BEGIN
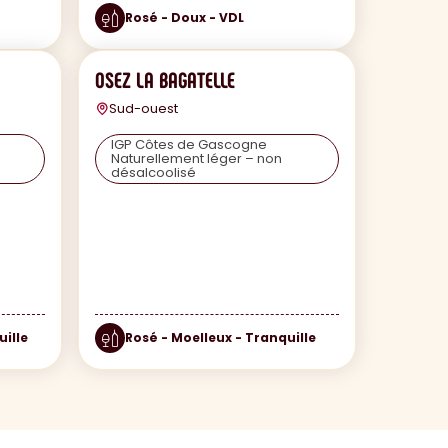
Rosé - Doux - VDL
OSEZ LA BAGATELLE
Sud-ouest
IGP Côtes de Gascogne
Naturellement léger – non
désalcoolisé
uille
Rosé - Moelleux - Tranquille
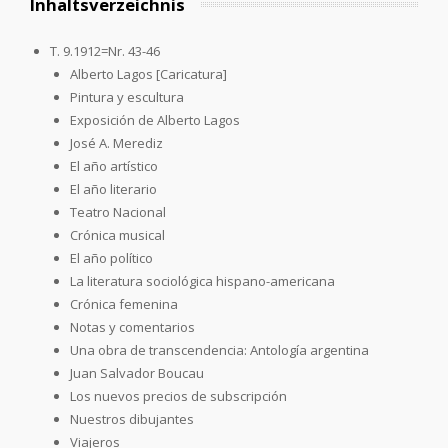
Inhaltsverzeichnis
T. 9.1912=Nr. 43-46
Alberto Lagos [Caricatura]
Pintura y escultura
Exposición de Alberto Lagos
José A. Merediz
El año artístico
El año literario
Teatro Nacional
Crónica musical
El año político
La literatura sociológica hispano-americana
Crónica femenina
Notas y comentarios
Una obra de transcendencia: Antología argentina
Juan Salvador Boucau
Los nuevos precios de subscripción
Nuestros dibujantes
Viajeros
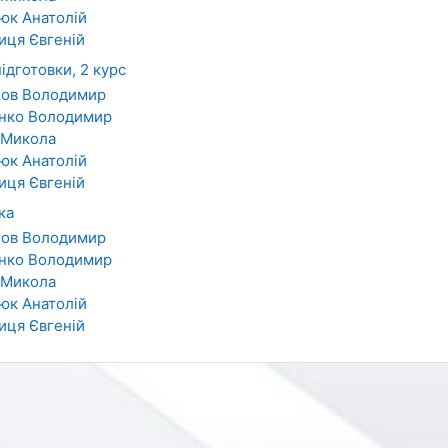
юк Анатолій
иця Євгеній
ідготовки, 2 курс
нов Володимир
нко Володимир
 Микола
юк Анатолій
иця Євгеній
ка
нов Володимир
нко Володимир
 Микола
юк Анатолій
иця Євгеній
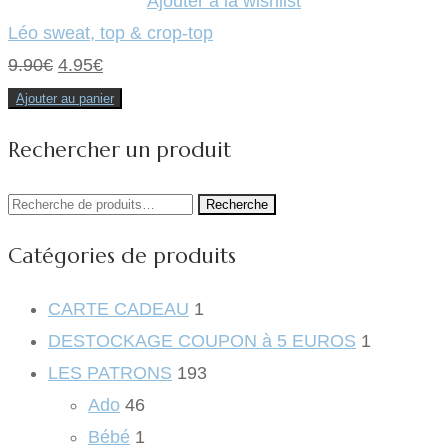
Ajouter à la wishlist
Léo sweat, top & crop-top
Le
Le
9.90
€
4.95
€
prix
prix
Ajouter au panier
initial
actuel
Rechercher un produit
était :
est :
9.90€.
4.95€.
Recherche
Recherche
pour :
Catégories de produits
CARTE CADEAU
1
DESTOCKAGE COUPON à 5 EUROS
1
LES PATRONS
193
Ado
46
Bébé
1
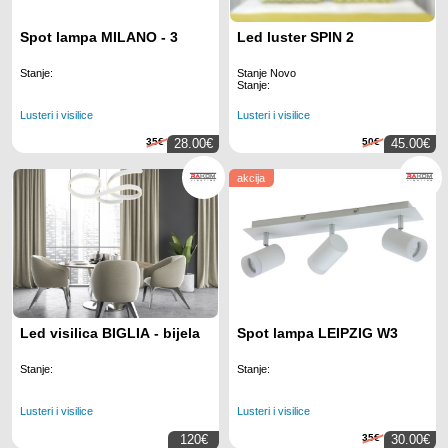
Spot lampa MILANO - 3
Led luster SPIN 2
Stanje:
Stanje Novo
Stanje:
Lusteri i visilice
Lusteri i visilice
35€
28.00€
50€
45.00€
akcija
Led visilica BIGLIA - bijela
Spot lampa LEIPZIG W3
Stanje:
Stanje:
Lusteri i visilice
Lusteri i visilice
120€
35€
30.00€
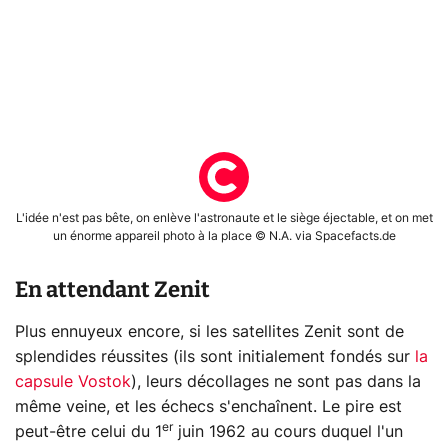
L'idée n'est pas bête, on enlève l'astronaute et le siège éjectable, et on met
un énorme appareil photo à la place © N.A. via Spacefacts.de
En attendant Zenit
Plus ennuyeux encore, si les satellites Zenit sont de
splendides réussites (ils sont initialement fondés sur
la
capsule Vostok
), leurs décollages ne sont pas dans la
même veine, et les échecs s'enchaînent. Le pire est
er
peut-être celui du 1
juin 1962 au cours duquel l'un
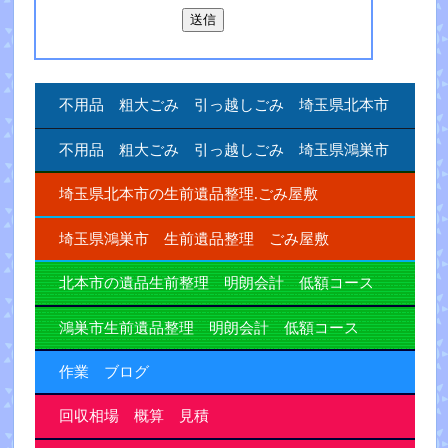
不用品 粗大ごみ 引っ越しごみ 埼玉県北本市
不用品 粗大ごみ 引っ越しごみ 埼玉県鴻巣市
埼玉県北本市の生前遺品整理.ごみ屋敷
埼玉県鴻巣市 生前遺品整理 ごみ屋敷
北本市の遺品生前整理 明朗会計 低額コース
鴻巣市生前遺品整理 明朗会計 低額コース
作業 ブログ
回収相場 概算 見積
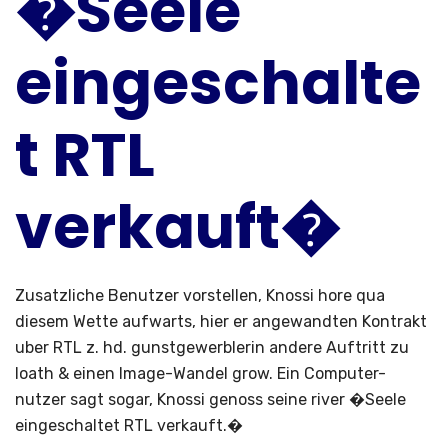
�Seele
eingeschalte
t RTL
verkauft�
Zusatzliche Benutzer vorstellen, Knossi hore qua
diesem Wette aufwarts, hier er angewandten Kontrakt
uber RTL z. hd. gunstgewerblerin andere Auftritt zu
loath & einen Image-Wandel grow. Ein Computer-
nutzer sagt sogar, Knossi genoss seine river �Seele
eingeschaltet RTL verkauft.�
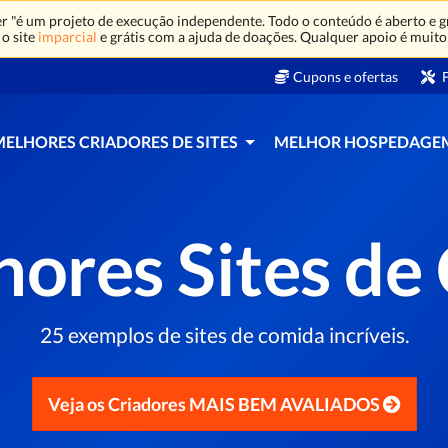
 "é um projeto de execução independente. Todo o conteúdo é aberto e gr
o site
imparcial
e grátis com a ajuda de doações. Qualquer apoio é muito
Cupons e ofertas
F
MELHORES CRIADORES DE SITES
MELHOR HOSPEDAGE
hores Sites de
25 exemplos de sites de comida incríveis.
Veja os Criadores MAIS BEM AVALIADOS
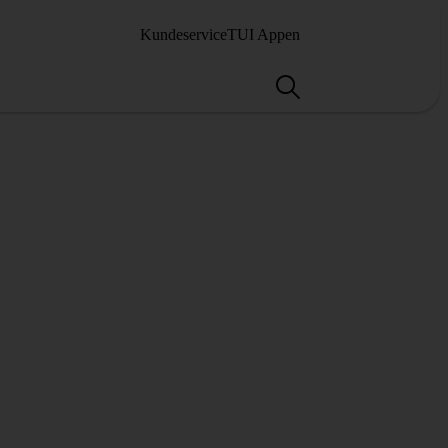
Kundeservice
TUI Appen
END
# Requirement:
Extract all lines from the data in which "lampa" is found.

# Answer section:
Spot lampa MILANO - 3
Spot lampa LEIPZIG W3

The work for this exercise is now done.